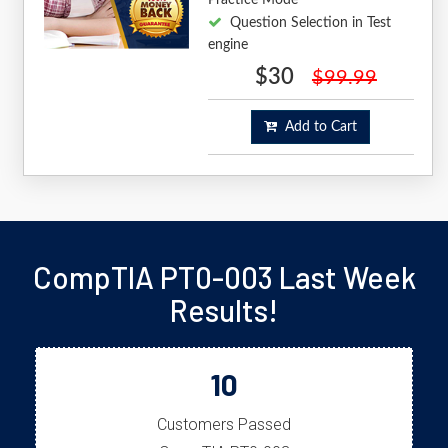
Question Selection in Test
engine
$30
$99.99
Add to Cart
CompTIA PT0-003 Last Week
Results!
10
Customers Passed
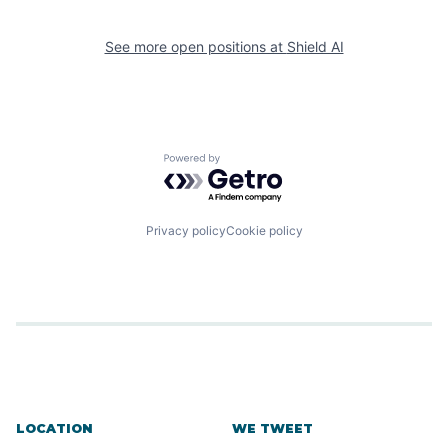
See more open positions at
Shield AI
Powered by Getro.com
Privacy policy
Cookie policy
LOCATION
WE TWEET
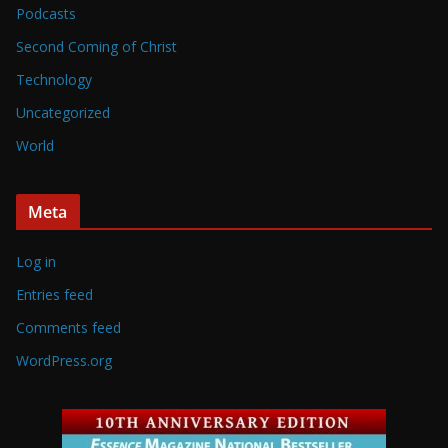
Podcasts
Second Coming of Christ
Technology
Uncategorized
World
Meta
Log in
Entries feed
Comments feed
WordPress.org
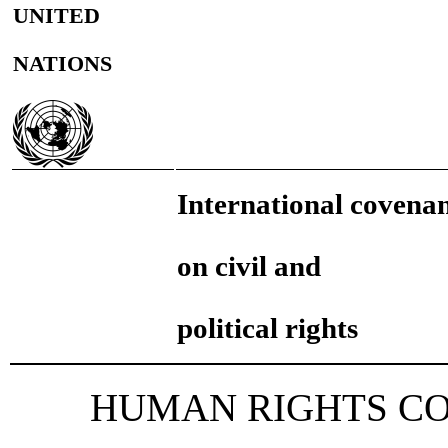
UNITED
NATIONS
International covena
on civil and
political rights
HUMAN RIGHTS C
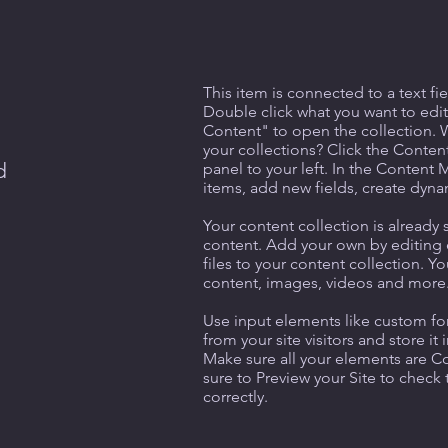
This item is connected to a text fie
Double click what you want to edi
Content" to open the collection. 
your collections? Click the Conte
d
panel to your left. In the Content
items, add new fields, create dyn
Your content collection is already 
content. Add your own by editing 
files to your content collection. Yo
content, images, videos and more
Use input elements like custom for
from your site visitors and store it
Make sure all your elements are 
sure to Preview your Site to check
correctly.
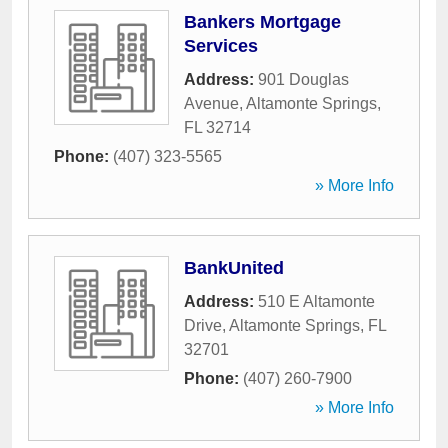
Bankers Mortgage
Services
Address:
901 Douglas
Avenue
,
Altamonte Springs
,
FL
32714
Phone:
(407) 323-5565
» More Info
BankUnited
Address:
510 E Altamonte
Drive
,
Altamonte Springs
,
FL
32701
Phone:
(407) 260-7900
» More Info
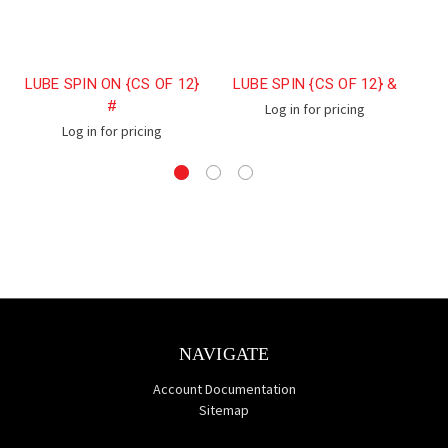
LUBE SPIN ON {CS OF 12}
LUBE SPIN {CS OF 12} &
L
#
Log in for pricing
Log in for pricing
NAVIGATE
Account Documentation
Sitemap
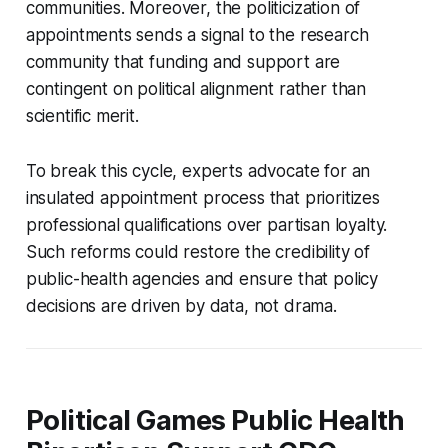
communities. Moreover, the politicization of
appointments sends a signal to the research
community that funding and support are
contingent on political alignment rather than
scientific merit.
To break this cycle, experts advocate for an
insulated appointment process that prioritizes
professional qualifications over partisan loyalty.
Such reforms could restore the credibility of
public-health agencies and ensure that policy
decisions are driven by data, not drama.
Political Games Public Health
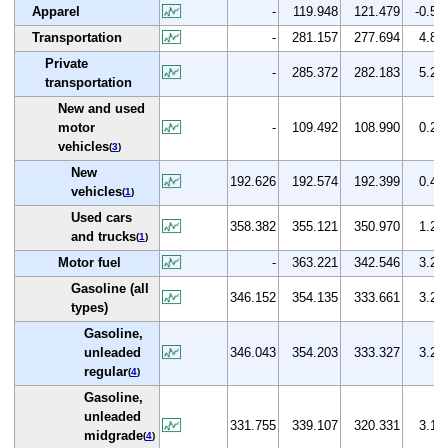
Apparel
-
119.948
121.479
-0.5
Transportation
-
281.157
277.694
4.8
Private
-
285.372
282.183
5.2
transportation
New and used
motor
-
109.492
108.990
0.2
vehicles
(
3
)
New
192.626
192.574
192.399
0.4
vehicles
(
1
)
Used cars
358.382
355.121
350.970
1.2
and trucks
(
1
)
Motor fuel
-
363.221
342.546
3.2
Gasoline (all
346.152
354.135
333.661
3.2
types)
Gasoline,
unleaded
346.043
354.203
333.327
3.2
regular
(
4
)
Gasoline,
unleaded
331.755
339.107
320.331
3.1
midgrade
(
4
)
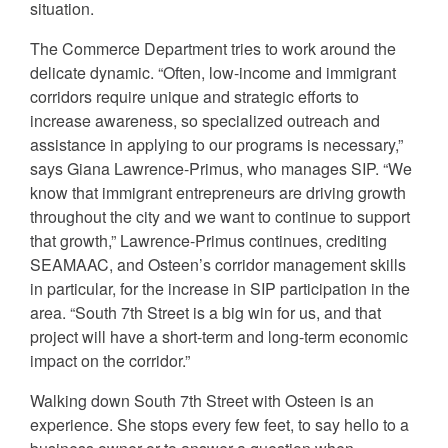
situation.
The Commerce Department tries to work around the
delicate dynamic. “Often, low-income and immigrant
corridors require unique and strategic efforts to
increase awareness, so specialized outreach and
assistance in applying to our programs is necessary,”
says Giana Lawrence-Primus, who manages SIP. “We
know that immigrant entrepreneurs are driving growth
throughout the city and we want to continue to support
that growth,” Lawrence-Primus continues, crediting
SEAMAAC, and Osteen’s corridor management skills
in particular, for the increase in SIP participation in the
area. “South 7th Street is a big win for us, and that
project will have a short-term and long-term economic
impact on the corridor.”
Walking down South 7th Street with Osteen is an
experience. She stops every few feet, to say hello to a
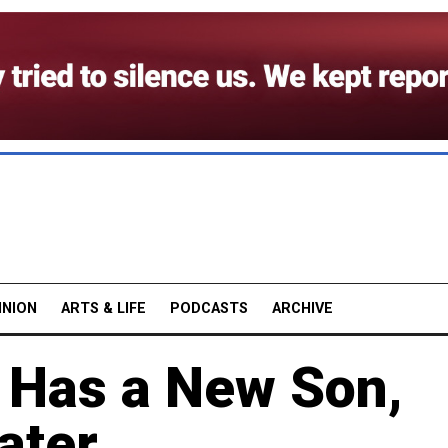
INION
ARTS & LIFE
PODCASTS
ARCHIVE
e Has a New Son,
ater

■ ■ ■ ■ ■ ■ ■

Required action —
What lines of the data contain the string "elements"? List them.

Written response —
Use input elements like custom for
Make sure all your elements are 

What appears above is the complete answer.